LEMBAGA MUSLIM DAN POLITIK Mobilisasi
SARA Silvestri
Di Eropa, dan sebagian besar dunia Barat, kehadiran Muslim di publicsphere adalah fenomena baru yang ditandai dekade terakhir 20thcentury dan telah sangat menandai awal 21. This visiblepresence, which amounts to something between 15 dan 20 millionindividuals, can best be analysed if dissected into a number of components.The first part of this chapter illustrates where, when and why organisedMuslim voices and institutions have emerged in Europe, and which actorshave been involved. The second part is more schematic and analytical, inthat it seeks to identify from these dynamics the process through whichMuslims become political actors and how they relate to other, often incompeting political forces and priorities.

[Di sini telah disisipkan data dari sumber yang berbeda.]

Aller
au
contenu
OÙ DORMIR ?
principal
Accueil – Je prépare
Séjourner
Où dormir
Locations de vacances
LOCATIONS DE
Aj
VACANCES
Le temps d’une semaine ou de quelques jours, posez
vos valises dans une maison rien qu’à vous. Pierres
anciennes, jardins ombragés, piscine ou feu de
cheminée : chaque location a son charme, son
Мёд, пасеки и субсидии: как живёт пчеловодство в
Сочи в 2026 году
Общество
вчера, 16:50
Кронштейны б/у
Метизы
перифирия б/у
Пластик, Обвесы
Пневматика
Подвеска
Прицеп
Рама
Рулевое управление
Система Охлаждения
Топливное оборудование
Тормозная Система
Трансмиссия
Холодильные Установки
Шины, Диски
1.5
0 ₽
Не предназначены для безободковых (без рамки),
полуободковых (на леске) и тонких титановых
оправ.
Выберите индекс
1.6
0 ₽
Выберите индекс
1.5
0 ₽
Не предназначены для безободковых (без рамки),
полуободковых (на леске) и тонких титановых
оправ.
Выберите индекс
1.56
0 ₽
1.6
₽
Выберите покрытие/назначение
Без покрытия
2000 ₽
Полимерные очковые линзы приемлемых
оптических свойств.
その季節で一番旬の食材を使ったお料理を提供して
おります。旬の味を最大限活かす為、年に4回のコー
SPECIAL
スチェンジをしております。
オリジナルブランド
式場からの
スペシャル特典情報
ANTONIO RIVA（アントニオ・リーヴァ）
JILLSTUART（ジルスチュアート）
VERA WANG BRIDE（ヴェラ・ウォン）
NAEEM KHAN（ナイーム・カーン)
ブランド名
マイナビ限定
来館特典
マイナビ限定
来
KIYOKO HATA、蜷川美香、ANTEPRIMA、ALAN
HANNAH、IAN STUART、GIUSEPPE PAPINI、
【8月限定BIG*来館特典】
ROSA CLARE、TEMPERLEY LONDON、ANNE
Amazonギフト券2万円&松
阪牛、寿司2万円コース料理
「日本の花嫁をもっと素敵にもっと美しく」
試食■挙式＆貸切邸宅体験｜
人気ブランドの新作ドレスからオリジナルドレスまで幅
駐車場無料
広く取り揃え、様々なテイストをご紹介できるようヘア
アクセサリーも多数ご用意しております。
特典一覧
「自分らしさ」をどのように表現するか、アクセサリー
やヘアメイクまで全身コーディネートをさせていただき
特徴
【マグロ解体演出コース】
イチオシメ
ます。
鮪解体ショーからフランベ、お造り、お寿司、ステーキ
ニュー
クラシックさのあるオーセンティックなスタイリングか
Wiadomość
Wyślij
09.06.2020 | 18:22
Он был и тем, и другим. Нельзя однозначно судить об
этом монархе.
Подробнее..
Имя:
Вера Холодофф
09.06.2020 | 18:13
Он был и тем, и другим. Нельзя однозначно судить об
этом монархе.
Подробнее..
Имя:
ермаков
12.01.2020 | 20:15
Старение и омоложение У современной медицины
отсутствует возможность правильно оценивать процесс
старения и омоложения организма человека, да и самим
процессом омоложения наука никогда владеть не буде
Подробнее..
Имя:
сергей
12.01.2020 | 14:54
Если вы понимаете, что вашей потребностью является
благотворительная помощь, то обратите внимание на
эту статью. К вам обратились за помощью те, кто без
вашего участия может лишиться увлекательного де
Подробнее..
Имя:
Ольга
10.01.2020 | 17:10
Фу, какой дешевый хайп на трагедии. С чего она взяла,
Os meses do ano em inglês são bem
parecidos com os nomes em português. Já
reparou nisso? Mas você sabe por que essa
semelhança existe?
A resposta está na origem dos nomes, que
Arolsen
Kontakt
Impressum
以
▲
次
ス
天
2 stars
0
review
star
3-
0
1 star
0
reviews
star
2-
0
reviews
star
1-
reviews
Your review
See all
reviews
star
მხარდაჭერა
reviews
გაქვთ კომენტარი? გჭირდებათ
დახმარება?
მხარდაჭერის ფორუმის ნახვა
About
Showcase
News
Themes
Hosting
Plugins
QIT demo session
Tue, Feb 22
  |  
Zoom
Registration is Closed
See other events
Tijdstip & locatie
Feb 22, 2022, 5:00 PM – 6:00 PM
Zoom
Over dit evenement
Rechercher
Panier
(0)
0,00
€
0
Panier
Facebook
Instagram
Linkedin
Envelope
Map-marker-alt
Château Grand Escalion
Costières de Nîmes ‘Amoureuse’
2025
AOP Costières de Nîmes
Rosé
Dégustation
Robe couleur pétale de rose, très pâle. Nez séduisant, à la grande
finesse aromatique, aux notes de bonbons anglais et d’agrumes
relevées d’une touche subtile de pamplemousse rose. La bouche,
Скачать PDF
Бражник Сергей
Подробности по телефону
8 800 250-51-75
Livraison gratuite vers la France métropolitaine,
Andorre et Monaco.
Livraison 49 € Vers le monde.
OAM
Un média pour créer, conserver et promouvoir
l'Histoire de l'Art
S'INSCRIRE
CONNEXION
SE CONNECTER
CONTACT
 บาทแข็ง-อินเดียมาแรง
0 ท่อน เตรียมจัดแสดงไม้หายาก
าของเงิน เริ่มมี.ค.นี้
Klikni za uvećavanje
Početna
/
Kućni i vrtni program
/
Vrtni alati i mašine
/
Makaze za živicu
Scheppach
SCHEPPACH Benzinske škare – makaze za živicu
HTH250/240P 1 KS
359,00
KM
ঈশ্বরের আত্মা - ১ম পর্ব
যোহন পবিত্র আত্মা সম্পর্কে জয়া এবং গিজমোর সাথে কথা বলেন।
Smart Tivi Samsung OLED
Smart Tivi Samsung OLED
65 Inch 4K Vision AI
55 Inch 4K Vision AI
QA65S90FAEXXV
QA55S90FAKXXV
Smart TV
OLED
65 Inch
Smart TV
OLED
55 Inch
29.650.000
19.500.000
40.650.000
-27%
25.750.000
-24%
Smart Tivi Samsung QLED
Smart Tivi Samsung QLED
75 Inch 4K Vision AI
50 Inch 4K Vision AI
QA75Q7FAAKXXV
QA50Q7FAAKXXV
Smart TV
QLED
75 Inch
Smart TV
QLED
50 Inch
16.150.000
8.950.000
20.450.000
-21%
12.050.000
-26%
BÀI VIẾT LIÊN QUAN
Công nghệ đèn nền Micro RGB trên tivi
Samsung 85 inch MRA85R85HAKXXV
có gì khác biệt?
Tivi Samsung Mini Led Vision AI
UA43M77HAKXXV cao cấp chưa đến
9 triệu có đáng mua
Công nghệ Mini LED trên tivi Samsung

It does so by observing theobjectives and the variety of strategies that Muslims have adopted in orderto articulate their concerns vis-à-vis different contexts and interlocutors.The conclusions offer an initial evaluation of the impact and of theconsequences of Muslim mobilisation and institution-formation forEuropean society and policy-making.